## Classification: Detect Pipe or Rock with Sonar Data

Classification of Rock or Mine with [sonar data](https://archive.ics.uci.edu/ml/datasets/Connectionist+Bench+(Sonar,+Mines+vs.+Rocks)). Sonar (sound navigation and ranging) uses sound waves to detect objects, similar to how a bat uses echo-location to navigate, and detect objects. It is the same principle with seismic data for non-invasive underground exploration of geologic formations to locate oil or gas reserves.

```python
url = 'https://apmonitor.com/pds/uploads/Main/sonar_detection.txt'
```

The data set of sonar is taken from different angles and locations to detect the rock or pipe. The data was collected in a laboratory under controlled conditions as a case study for detecting underground pipe. There are 111 labeled sets for the metal cyclinder (pipe) and 97 sonar patterns from rocks with similar conditions. Each sample is a set of 60 numbers between 0 and 1 that represents the integrated energy within a distinct frequency band and for a given time period.	

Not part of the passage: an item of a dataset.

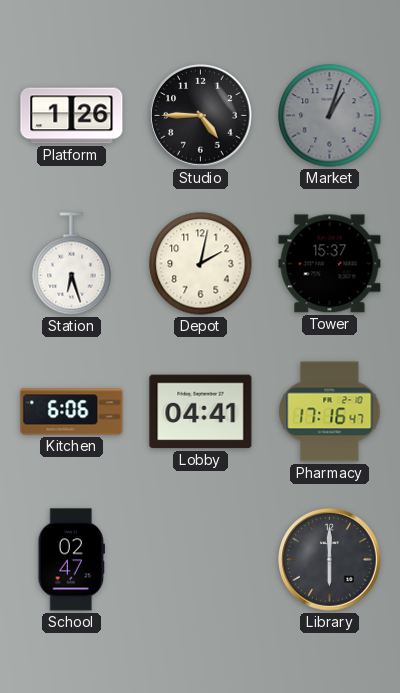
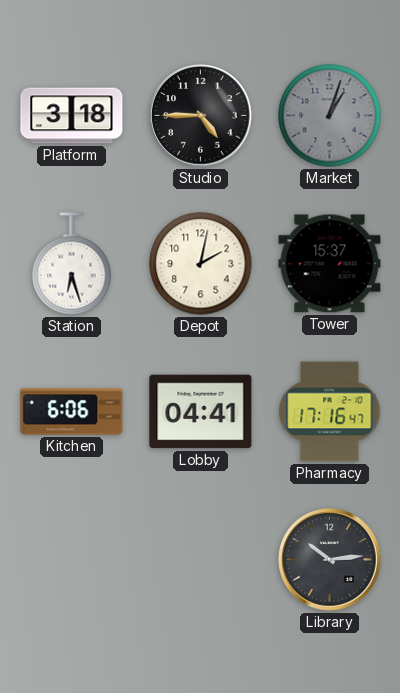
Platform: 1:26 -> 3:18
School: 02:47 -> none
Library: 6:00 -> 10:14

[Pipe / Rock Sonar Case Study](https://apmonitor.com/pds/index.php/Main/SonarDetection) on [Machine Learning for Engineers](https://apmonitor.com/pds/index.php/Main/SonarDetection)

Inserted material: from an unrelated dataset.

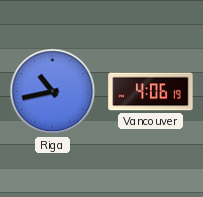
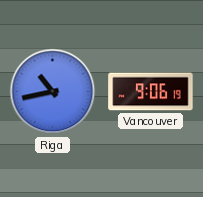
Vancouver: 4:06 -> 9:06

Although this case study is specifc to detecting differences between metal pipe and rock, it is similar to detection of other underground features such as tunnels, mines, aquifers, and fluid-filled pipelines.

### Import Packages

Import *pandas*, *matplotlib*, and other packages that you need for this exercise.

### Read Data

Read data as a Pandas dataframe with `data=pd.read_csv(url)`. Show 10 random rows with `data.sample(10)`. 

### Data Visualization



In [None]:
data.plot(kind='box', subplots=True, layout=(6,10),\
             sharex=False, legend=False, fontsize=1, \
             figsize=(12,8))
plt.show()

In [None]:
data.groupby('Class').size()

In [None]:
data['Class'].value_counts().plot(kind='bar')
plt.show()

In [None]:
# correlation matrix
from matplotlib import cm
fig = plt.figure()
ax = fig.add_subplot(111)
cax = ax.matshow(data.corr(), vmin=-1, vmax=1, cmap=cm.Spectral_r, interpolation='none')
fig.colorbar(cax)
fig.set_size_inches(10,10)
plt.savefig('sonar_correlation.png')
plt.show()

In [None]:
data.plot(kind='density', subplots=True, layout=(6,10),\
             sharex=False, legend=False, fontsize=1, \
             figsize=(12,8))
plt.show()

In [None]:
data.hist(sharex=False, sharey=False, layout=(6,10),\
        xlabelsize=1, ylabelsize=1, figsize=(12,8))
plt.show()

What insights do you gain from the data visualization and exploration? In particular, comment on the presence of uniform data distributions, outliers, missing data, and other data quality issues.

### Scale Data

Scale data with a [Standard Scalar](https://scikit-learn.org/stable/modules/generated/sklearn.preprocessing.StandardScaler.html) so that all features (sonar returns) are scaled. 

### Best Features

What are the factors that are most correlated or influential for predicting pipe versus rock. Use the `SelectKBest` package to produce a ranked list.

### Train / Test Split

Split the data into **Test** and **Train** sets. Randomly select values that split the data into a train (80%) and test (20%) set by using the sklearn `train_test_split` with `shuffle=True`. 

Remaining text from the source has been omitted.